Time for new approach on Athens austerity

What Germany can do for Greece

Berlin is sticking up for itself as US rhetoric attacking Germany’s trade surpluses intensifies, and as the Greek debt impasse threatens to move from chronic to acute.

Understandably, there has been a marked increase in defensive German comments in the media. Germany feels beleaguered and misunderstood, and is keen to present an alternative interpretation of events.

Germany is agitated over Greece. Against opposition from both the Brussels civil service and the International Monetary Fund, it has shown an intractable line over rescue packages for Athens that have created a harsh and inflexible form of austerity.

This has earned Germany deep dislike from Greece and despair from most economists. It has shown Berlin to be rigid, one-dimensional and quite unable to think of alternative plans. Worst of all, the measures are not working.

The challenge for policy-makers in Berlin is that their ‘tried and trusted’ economic principles, which worked so well during reunification in the 1990s and in their labour reforms of the early 2000s, have simply failed to work in the world of Balkan economics. Greece has not responded like Germany did. Austerity has not made the country leaner and more efficient, merely emaciated.

Germany may claim that unprecedented amounts of Greek debt have been written off – but the packages have also destroyed unprecedented amounts of Greek wealth-producing capacity. In practice, as fast as the EU relieves Greece of debt service burdens, it relieves Greece of the ability to service the debt that remains.

As a result, every German policy-maker knows they will not get their money back. The direct loans to Greece as part of the packages will not be repaid. The indirect loans through Target-2 (the euro area’s real-time gross settlements system) at the European Central Bank are the worst sort of banking arrangement. These loans go out without any date for repayment, without any interest, and are drawable at the borrower’s instigation, not the lender’s. Germany’s Target-2 exposure is over €750bn. This system was never meant to work as an unlimited, perpetual, and free overdraft for borrower nations, though this is what it has become.
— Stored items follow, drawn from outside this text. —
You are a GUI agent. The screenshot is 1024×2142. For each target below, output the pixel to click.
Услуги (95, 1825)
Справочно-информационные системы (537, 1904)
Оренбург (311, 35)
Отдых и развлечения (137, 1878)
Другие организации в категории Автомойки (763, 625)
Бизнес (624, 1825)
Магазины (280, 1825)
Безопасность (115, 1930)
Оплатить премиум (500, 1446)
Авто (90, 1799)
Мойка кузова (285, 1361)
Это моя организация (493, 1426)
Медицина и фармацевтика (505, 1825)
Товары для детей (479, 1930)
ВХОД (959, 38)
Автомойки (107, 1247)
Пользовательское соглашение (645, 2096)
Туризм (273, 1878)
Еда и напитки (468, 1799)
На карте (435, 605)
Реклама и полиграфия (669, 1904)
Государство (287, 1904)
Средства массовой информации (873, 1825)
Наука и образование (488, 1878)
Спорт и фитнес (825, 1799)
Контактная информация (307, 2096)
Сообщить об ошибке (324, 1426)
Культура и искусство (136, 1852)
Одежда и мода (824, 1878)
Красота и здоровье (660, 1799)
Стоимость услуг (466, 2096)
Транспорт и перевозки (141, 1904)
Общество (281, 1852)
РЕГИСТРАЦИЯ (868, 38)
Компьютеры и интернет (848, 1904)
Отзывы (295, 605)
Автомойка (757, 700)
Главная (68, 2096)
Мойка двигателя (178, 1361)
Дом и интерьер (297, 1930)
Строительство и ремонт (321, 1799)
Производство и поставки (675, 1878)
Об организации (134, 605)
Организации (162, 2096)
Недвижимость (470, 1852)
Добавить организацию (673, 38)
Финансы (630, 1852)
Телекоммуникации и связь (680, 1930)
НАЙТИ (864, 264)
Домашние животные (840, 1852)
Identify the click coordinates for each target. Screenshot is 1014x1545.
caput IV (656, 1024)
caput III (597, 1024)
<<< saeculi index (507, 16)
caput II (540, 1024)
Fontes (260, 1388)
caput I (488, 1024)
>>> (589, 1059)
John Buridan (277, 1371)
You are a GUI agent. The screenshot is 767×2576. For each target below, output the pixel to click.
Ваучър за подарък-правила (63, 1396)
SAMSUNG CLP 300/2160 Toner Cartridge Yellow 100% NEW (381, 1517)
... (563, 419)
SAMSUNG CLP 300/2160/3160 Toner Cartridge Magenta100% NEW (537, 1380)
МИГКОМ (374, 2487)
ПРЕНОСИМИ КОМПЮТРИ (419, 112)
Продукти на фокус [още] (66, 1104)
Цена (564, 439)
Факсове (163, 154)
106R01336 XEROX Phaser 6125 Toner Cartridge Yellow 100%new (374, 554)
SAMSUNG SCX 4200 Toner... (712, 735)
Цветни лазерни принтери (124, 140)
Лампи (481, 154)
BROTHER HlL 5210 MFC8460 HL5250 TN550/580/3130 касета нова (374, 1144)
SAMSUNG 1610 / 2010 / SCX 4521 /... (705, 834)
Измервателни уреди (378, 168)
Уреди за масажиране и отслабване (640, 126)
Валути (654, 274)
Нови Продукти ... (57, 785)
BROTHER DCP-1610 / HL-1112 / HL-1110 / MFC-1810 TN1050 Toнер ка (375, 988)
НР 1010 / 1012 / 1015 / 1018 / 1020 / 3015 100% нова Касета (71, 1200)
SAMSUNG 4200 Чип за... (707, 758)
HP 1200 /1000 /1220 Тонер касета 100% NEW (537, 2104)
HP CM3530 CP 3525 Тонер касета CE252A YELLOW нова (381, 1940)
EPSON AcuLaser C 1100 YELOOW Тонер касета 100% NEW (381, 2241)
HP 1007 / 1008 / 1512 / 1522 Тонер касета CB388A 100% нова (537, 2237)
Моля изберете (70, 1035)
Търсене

German politicians are petrified of the moment when their voters realise this and start asking ‘where is our money?’ When this happens, it will rock the German electorate’s support for the EU. If this happens before September’s federal elections, the eurosceptic and right-wing Alternative for Germany party may become a much more serious force.

What is so damning is that, of all nations, Germany should know that economies with unbearable debt burdens simply cannot earn their way out by ‘trying harder’. Germany could not in the 1920s, and the attempt to do so in the face of unthinking creditors eventually destroyed their currency, economy, democracy and society. Germany couldn’t do so in the early 1950s, and begged their creditors for relief in 1953. It was granted, very reluctantly and only eight years after a vicious war whose scars were still raw, by countries not much better off than Germany. Greece was one of Germany’s main creditors at the time, of all ironies.

Greece has had one year of limited growth after six of deep crisis. This is, in large part, because Europe is finally growing somewhat, rather than because of any home-grown dynamism in the Greek economy. Greek GDP is still 25% below 2010 levels. Gross wages are about 80% of the level they were seven years ago. Unemployment is above 20%, and youth unemployment is kept below 50% only by mass emigration. The average pension is about a quarter below the level of seven years ago, and unemployment pay hardly exists. Investment has completely collapsed, which means that the present slump in output will not be reversed in the near future.

Politicians and policy-makers who pretend that the world is how they would like it to be rather than accept reality seldom finish as victors. But a failure for the German establishment will impact the whole of the EU.

The claim from Berlin is that the existing policy is ‘good for Germany, good for Europe, good for the euro.’ But the mental gymnastics required to justify this statement defeat almost everyone who tries. It is another trilemma – one can have any two of the three, but not all three at the same time. Germany is, maddeningly, advocating more of the same.

John Nugée is a Director of OMFIF and a former Chief Manager of Reserves at the Bank of England.